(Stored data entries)
____________
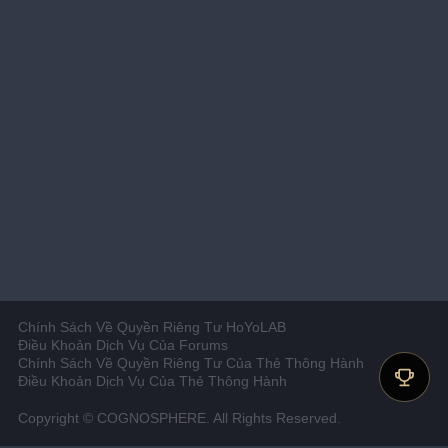
Chính Sách Về Quyền Riêng Tư HoYoLAB
Điều Khoản Dịch Vụ Của Forums
Chính Sách Về Quyền Riêng Tư Của Thẻ Thông Hành
Điều Khoản Dịch Vụ Của Thẻ Thông Hành
Copyright © COGNOSPHERE. All Rights Reserved.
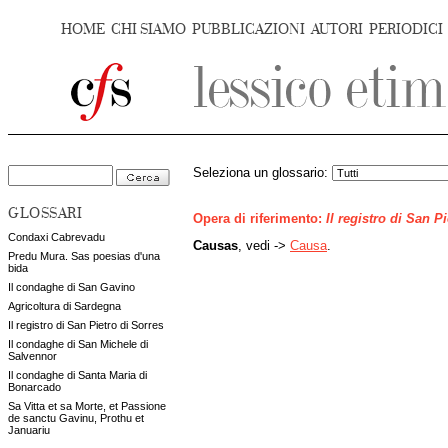
HOME
CHI SIAMO
PUBBLICAZIONI
AUTORI
PERIODICI
Seleziona un glossario:
GLOSSARI
Opera di riferimento:
Il registro di San P
Condaxi Cabrevadu
Causas
, vedi ->
Causa
.
Predu Mura. Sas poesias d'una
bida
Il condaghe di San Gavino
Agricoltura di Sardegna
Il registro di San Pietro di Sorres
Il condaghe di San Michele di
Salvennor
Il condaghe di Santa Maria di
Bonarcado
Sa Vitta et sa Morte, et Passione
de sanctu Gavinu, Prothu et
Januariu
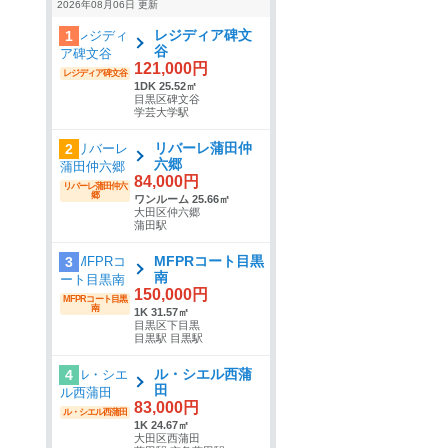
2026年08月06日 更新
レジディア碑文
1
谷
121,000円
レジディア碑文谷
1DK 25.52㎡
目黒区碑文谷
学芸大学駅
リバーレ蒲田仲
2
六郷
84,000円
リバーレ蒲田仲六
郷
ワンルーム 25.66㎡
大田区仲六郷
蒲田駅
MFPRコート目黒
3
南
150,000円
MFPRコート目黒
南
1K 31.57㎡
目黒区下目黒
目黒駅 目黒駅
ル・シエル西蒲
4
田
83,000円
ル・シエル西蒲田
1K 24.67㎡
大田区西蒲田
____________
WHAT THE EXERCISE ASKS: Reproduce the records exactly, images excluded.

SOLVED EXERCISE:
Chính Sách Về Quyền Riêng Tư HoYoLAB
Điều Khoản Dịch Vụ Của Forums
Chính Sách Về Quyền Riêng Tư Của Thẻ Thông Hành
Điều Khoản Dịch Vụ Của Thẻ Thông Hành
Copyright © COGNOSPHERE. All Rights Reserved.
HOME
CHI SIAMO
PUBBLICAZIONI
AUTORI
PERIODICI
Seleziona un glossario:
GLOSSARI
Opera di riferimento:
Il registro di San P
Condaxi Cabrevadu
Causas
, vedi ->
Causa
.
Predu Mura. Sas poesias d'una
bida
Il condaghe di San Gavino
Agricoltura di Sardegna
Il registro di San Pietro di Sorres
Il condaghe di San Michele di
Salvennor
Il condaghe di Santa Maria di
Bonarcado
Sa Vitta et sa Morte, et Passione
de sanctu Gavinu, Prothu et
Januariu
2026年08月06日 更新
レジディア碑文
1
谷
121,000円
レジディア碑文谷
1DK 25.52㎡
目黒区碑文谷
学芸大学駅
リバーレ蒲田仲
2
六郷
84,000円
リバーレ蒲田仲六
郷
ワンルーム 25.66㎡
大田区仲六郷
蒲田駅
MFPRコート目黒
3
南
150,000円
MFPRコート目黒
南
1K 31.57㎡
目黒区下目黒
目黒駅 目黒駅
ル・シエル西蒲
4
田
83,000円
ル・シエル西蒲田
1K 24.67㎡
大田区西蒲田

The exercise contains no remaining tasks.